(Aim of the exercise) Please repeat the records beneath this task exactly as they appear, but skip the images.

(Data to examine)
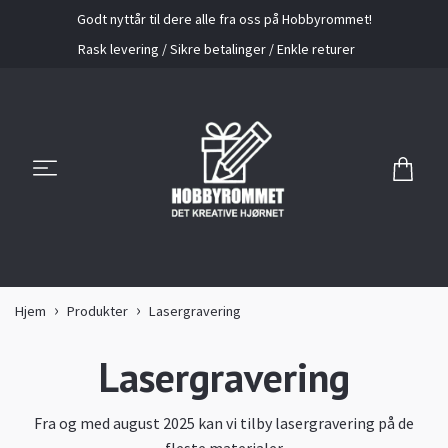
Godt nyttår til dere alle fra oss på Hobbyrommet!
Rask levering / Sikre betalinger / Enkle returer
Hjem
Produkter
Lasergravering
Lasergravering
Fra og med august 2025 kan vi tilby lasergravering på de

(Response area)
Godt nyttår til dere alle fra oss på Hobbyrommet!
Rask levering / Sikre betalinger / Enkle returer
Hjem
Produkter
Lasergravering
Lasergravering
Fra og med august 2025 kan vi tilby lasergravering på de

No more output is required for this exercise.